Posted: Thu 11th Apr 2024

Conwy council cabinet rejects call to grit Great Orme as first-priority route

North Wales news and information

Conwy Council’s cabinet threw out a call from Llandudno councillors to grit the Great Orme as a first-priority route during cold weather, despite fears elderly people could be stranded.
Two weeks ago, councillors Louise Emery, Mandy Hawkins and Harry Saville signed a petition calling for the cash-strapped council to grit the Orme’s Ty Gwyn Road.
The petition was discussed at a scrutiny committee meeting at Bodlondeb and was debated again this week by Conwy’s cabinet who threw out the idea as a “waste of taxpayers’ money”.
According to councillors Emery, Hawkins and Saville, the steep Ty Gwyn Road becomes hazardous in icy conditions and residents are left isolated.
Cllr Hawkins pleaded with the cabinet to consider gritting Ty Gwyn Road as a first-priority route.
“The part of the ward that covers the Orme is the Gogarth ward, and within the Gograth ward, we have got 3,522 residents; however, only 1,490 of them are up on the Orme; 625 of them are over 65, so we are talking about a community,” she said.
“It is a community that has businesses up there, a regular bus route, and a pupil referral unit school.
“Since being elected, I have been pushing – I won’t apologise – for the safety of our residents and staff, to ensure that the community aren’t cut off when bad weather occurs.
“We also have to think about the amount of elderly residents we have got up there means we are more likely to be needing ambulances or the fire service.
“If they (ambulances and fire engines) need to get up there in an emergency, they need a safe route.
“What we are asking for with the call-in action is just for the Ty Gwyn Road to be gritted.
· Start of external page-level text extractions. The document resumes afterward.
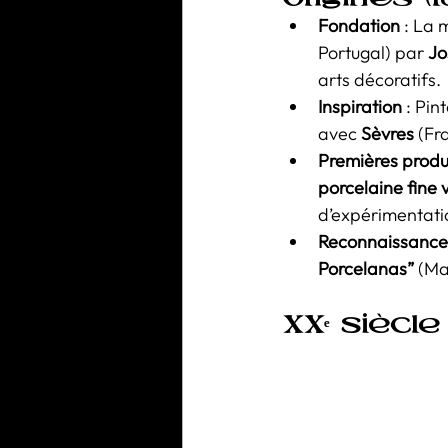
Fondation
 : La 
Portugal) par 
Jo
arts décoratifs.
Inspiration
 : Pi
avec 
Sèvres
 (Fr
Premières produ
porcelaine fine 
d’expérimentati
Reconnaissance
Porcelanas”
 (Ma
XXᵉ siècle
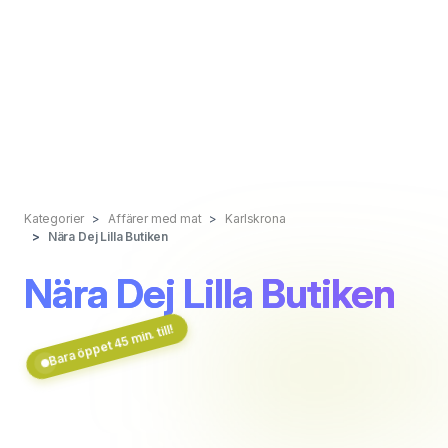
Kategorier
Affärer med mat
Karlskrona
Nära Dej Lilla Butiken
Nära Dej Lilla Butiken
Bara öppet 45 min. till!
That is the main steep route up there.
“By having this gritted as a first-priority route, it would keep it accessible for residents, emergency services, business users and our own staff. It would be safe and free from ice-related hazards.”
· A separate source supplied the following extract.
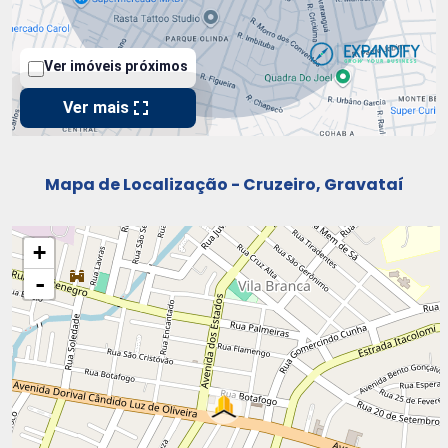
Mapa de Localização - Cruzeiro, Gravataí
Cllr Hawkins said she acknowledged it was difficult for larger gritters to go up the Great Orme but argued tractors could.
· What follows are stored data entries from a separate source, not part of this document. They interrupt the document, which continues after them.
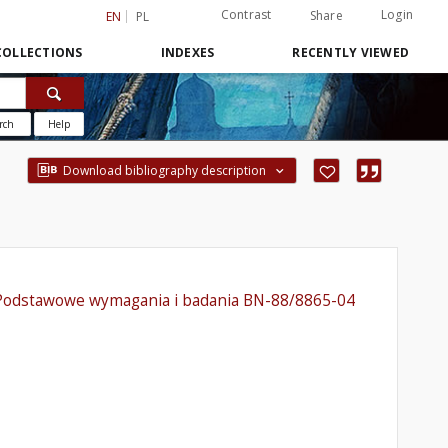
Contrast
Login
Share
EN
PL
COLLECTIONS
INDEXES
RECENTLY VIEWED
rch
Help
Download bibliography description
 - Podstawowe wymagania i badania BN-88/8865-04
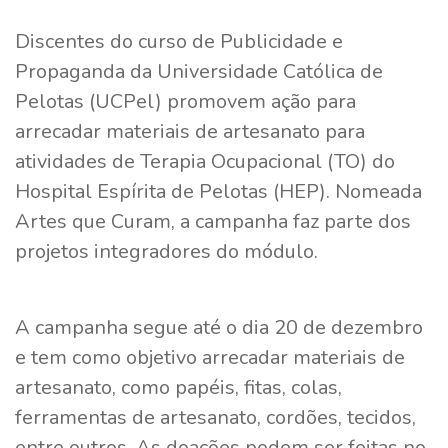
Discentes do curso de Publicidade e
Propaganda da Universidade Católica de
Pelotas (UCPel) promovem ação para
arrecadar materiais de artesanato para
atividades de Terapia Ocupacional (TO) do
Hospital Espírita de Pelotas (HEP). Nomeada
Artes que Curam, a campanha faz parte dos
projetos integradores do módulo.
A campanha segue até o dia 20 de dezembro
e tem como objetivo arrecadar materiais de
artesanato, como papéis, fitas, colas,
ferramentas de artesanato, cordões, tecidos,
entre outros. As doações podem ser feitas no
She added: “It is about the difference between safety and chaos.”
Cllr Emery said the scrutiny committee had asked not only for Ty Gwyn Road to be gritted but a review for all the gritting routes in Conwy.
Cabinet member for roads Cllr Goronwy Edwards said: “There are many communities in the same position as the Orme, and their health and wellbeing are just as equally important to the council as a whole, but we adopted the position of keeping all our primary routes open.
“The Orme itself is barely a few hundred yards from the town centre where people can access vital services.
“We give ample warning in advance of inclement weather for people to get provisions into their property if they are likely to be cut off for any length of period.
“But the fact is the Great Orme is never cut off for any length of period, and if we put it onto the primary route, it means it will be regularly gritted as a waste of public funding.”
Cllr Edwards also said salt sitting on the tarmac was needlessly damaging to the road.
Council officer Andrew Wilkinson said Conwy would need an additional vehicle to access the steep Ty Gwyn Road as well as staff.
He added that other areas would need to be considered if the Orme was gritted as a first-priority route.
He added: “My professional opinion is there are other areas in the county with at least an equal call for gritting as Ty Gwyn Road.
“But it is possible to review the winter maintenance plan.
“The cost of that would probably be £20,000-£30,000 to do that piece of work.
“But don’t do that unless you are willing to spend the £100,000-£200,000 on an eleventh gritting route.”
Cllr Chris Cater said the Llandudno members had made a good case for gritting the Orme but added backing the proposals would mean other communities not on the gritting route would also need to be considered, at an even greater cost.
Leader Cllr Charlie McCoubrey added: “There is clearly a significant cost.
“There are clearly advantages to doing that (gritting the Orme), but we have to balance whether that is an effective use of taxpayers’ money.
“Even if we weren’t in the budgetary situation that we are in… I don’t know how many days we are talking about, one, two, three days a year.
“Do we spend that money to get that access for those numbers of days? I don’t know.
“It could be more, but I think we’ve got to be realistic here. I think we are opening ourselves up to having to look at (gritting) many, many areas.”
Mr Wilkinson said the Orme was a secondary route and that, when conditions were severe and likely to persist for several days, it would be gritted by a tractor.
Cllr Saville said he was disappointed with the decision.
The cabinet voted in favour of keeping gritting routes the same and not gritting the Great Orme as a first-priority route but to review the situation periodically.